Immediately following the block header are (block length - (17 + name length)) bytes of data, whose contents depend on the block type name and block type version. Currently the three types of blocks which are defined/used are "EnumDef", which records the defined enumerators of an enum type, "RangedInjectionConfiguration", which records the settings of a 'ranged' LeptonInjector generator, and "VolumeInjectionConfiguration", which records the settings of a 'volume' LeptonInjector generator. Their layouts are as follows:

EnumDef{
size_t: enum name length
            char[enum name length]: enum name
            uint32_t: number of enumerators
            Enumerator{
int64_t: enumerator value
             size_t: enumerator name length
             char[enumerator name length]: enumerator name
            }[number of enumerators]: enumerators
}

EnumDef is currently used to record the values of the I3Particle::ParticleType enum, in order to provide compatibility in case of future changes. LeptonInjector shall ensure that an EnumDef block has been written for this enum (or any other enum which might be used) before any block using that enum is written. 

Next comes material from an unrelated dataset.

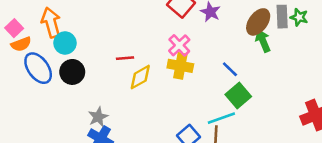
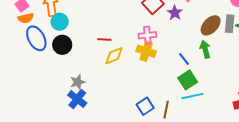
green arrow: (263, 41) -> (205, 49), moved
pink cross: (179, 45) -> (147, 35), turned 30
cyan line: (221, 118) -> (192, 96), moved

RangedInjectionConfiguration{
uint32_t: number of events
              double: minimum energy (GeV)
              double: maximum energy (GeV)
              double: energy power law index
              double: minimum azimuth angle (radians)
              double: maximum azimuth angle (radians)
              double: minimum zenith angle (radians)
              double: maximum zenith angle (radians)
              I3Particle::ParticleType: final particle type 1
              I3Particle::ParticleType: final particle type 2
              size_t: cross section data length
              char[cross section data length]: cross section data
              double: injection radius (meter)
              double: end cap length (meter)
}

VolumeInjectionConfiguration{
uint32_t: number of events
              double: minimum energy (GeV)
              double: maximum energy (GeV)
              double: energy power law index
              double: minimum azimuth angle (radians)
              double: maximum azimuth angle (radians)
              double: minimum zenith angle (radians)
              double: maximum zenith angle (radians)
              I3Particle::ParticleType: final particle type 1
              I3Particle::ParticleType: final particle type 2
              size_t: cross section data length
              char[cross section data length]: cross section data
              double: cylinder radius (meter)
              double: cylinder height (meter)
}

The cross section data stored in each InjectionConfiguration is a data blob produced by and suitable for passing back to the photospline library (a FITS file stored in memory), representing a three dimensional spline whose dimensions are: 

1. log10 of incoming neutrino energy in GeV
2. log10 of fractional parton momentum, x
3. log10 of fractional energy transfer, y

The result of evaulating the spline is a cross section in cm^2.